El patio del Club estaba casi listo para el baile, los mascarones y los gallardetes colgados del techo de la pista de baile techada por inaugurar, tenia diez metros de lado y era todo un orgullo para la comisión. Bajo la galería estaban dispuestas alrededor de las mesas, las sillas que seguramente esta noche serían pocas. Y como en veces anteriores habría que ir a buscar a la casa de algún vecino generoso algunas otras a medida que el público fuese ocupándolas y se tendría que pasar por arriba del tapial. El mismo que sabía dividir el “baile social” del popular, que permitía otros modos. Sabido era que al club se podría entrar de botas de campo, pero sin corbata, ¡jamás!
Este era el primer baile de carnaval de este año que se sitúa entre los’40 y los ’50, el primero de la serie de dos fines de semanas consecutivos con sus sábados y domingos respectivos, y el lunes y martes previos al “miércoles de ceniza”. Se sobreentiende que los últimos dos bailes se hacían ya entrada la Cuaresma y cuantos problemas traía ello con el Sacerdote. Seguramente las aguas se apaciguarían pasada la “Semana Santa” y los bailes retornarían el Domingo de Pascuas.
Por la tarde había arribado la “Orquesta Típica de Murillo”, directamente de la Ciudad de Buenos Aires, el viaje había sido largo incluyendo el cruce del Paraná en balsa desde Zárate hasta Puerto Constanza. Tras el descanso pertinente los músicos estaban preparados para un largo show donde serían la única y gran atracción. Como orquesta “Típica” se entendía por aquellos tiempos a la que ejecutaba ritmos clásicos del “2x4” como el tango, la milonga y el vals. Se diferenciaba de la orquesta “Característica” en que ésta última se dedicaba a los ritmos más populares como el Fox-trot, la rumba y el pasodoble. Los códigos de la época marcaban que la orquesta ejecutaba una serie de dos temas o “piezas musicales” y descansaba unos minutos, así que el baile entre las parejas cumplía las mismas condiciones.
Y entrando de a poco en el desarrollo del baile, las familias habían llegado temprano, casi al atardecer.
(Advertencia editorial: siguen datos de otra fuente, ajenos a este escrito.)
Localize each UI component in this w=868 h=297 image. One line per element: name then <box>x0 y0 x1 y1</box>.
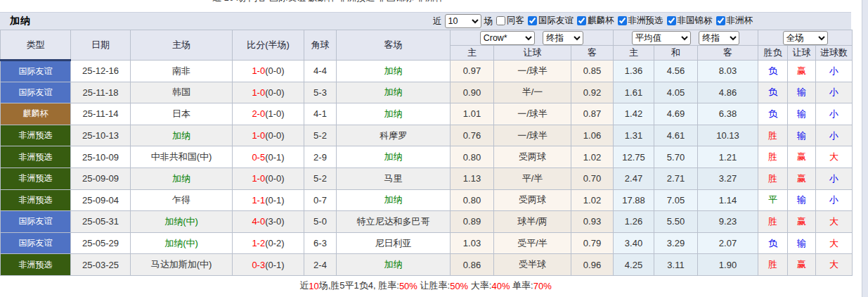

Los grupos de señoras y sus hijas mozas se ubicaban en grandes rondas de charlas y comentarios. Algunos pocos niños correteando bajo la mirada atenta de sus madres. Por el predio social se paseaban varios disfrazados o “mascaritas” que, con su respectivo permiso policial y municipal por escrito, caminaban entre la gente haciendo sus pasayadas, para luego seguir su camino. Los hombres por su lado se reunían cerca de la cantina y de parados, compartían algunas cervezas “Quilmes” pues era noche de verano aún y el calor sofocaba. Los demás disfrutaban de la gaseosa popular de la época, la “Bilz”, que con su refrescante sabor a naranja satisfacía a todos. Aunque hay que destacar que uno de los productos mas vendidos en las noches de bailes eran las pastillas, en especial las de mentol, ya que había que ocultar en parte el aliento a
alcohol y a cigarrillo ante la oportunidad de bailar con alguna señorita.
El ritual del baile se iniciaba con la invitación a la agraciada en la propia mesa y a la vista de su señora madre, pues había que tener mucha confianza para, desde lejos, hacer una “seña con la cabeza” y tener la seguridad de que la señorita iba a responder. Cuantas veces la seña no era para uno, sino para otro que se encontraba detrás. Imagínense ir hacia la pista y nada…¡que vergüenza semejante desplante!
La orquesta seguía con su ritmo de dos “piezas” y su pertinente descanso, momento en que los asistentes aprovechaban para el disfrute carnavalesco por medio de “lanzaperfumes”, pomos de gomas rellenos con agua, papel picado y serpentinas, que quedaban enredadas en los alambres que sostenían los focos de colores. No era esta la ocasión, pero más de una vez se vio aparecer a una conocida familia mansillense provista de paraguas y piloto para atemperar los embates del agua de carnaval, y que la imprevista tormenta de verano retornó a aquellos elementos de defensa a su verdadero significado.
Así con el correr de las horas los bailarines disfrutaban cada instancia musical, pues casi nadie despreciaba la oportunidad, ya que eran pocas las ocasiones en el año para la diversión. La llegada de la medianoche marcaba el final de la provisión de energía eléctrica de la vieja usina, pero seguramente no sería la culminación del baile de carnaval. La extensión del mismo se alargaría a la luz de los “soles de noche” hasta que no haya quien para “darle fuelle”.
Un agradecimiento muy grande a “Yola” y “Firulín” por cedernos parte de sus gratos recuerdos sobre aquellos bailes de carnaval que tanto disfrutaron. Por ser protagonistas y seguramente grandes artífices de las reuniones sociales a través de varias décadas. Y por permitirnos rememorar una arista más de “nuestro pasado mansillense”.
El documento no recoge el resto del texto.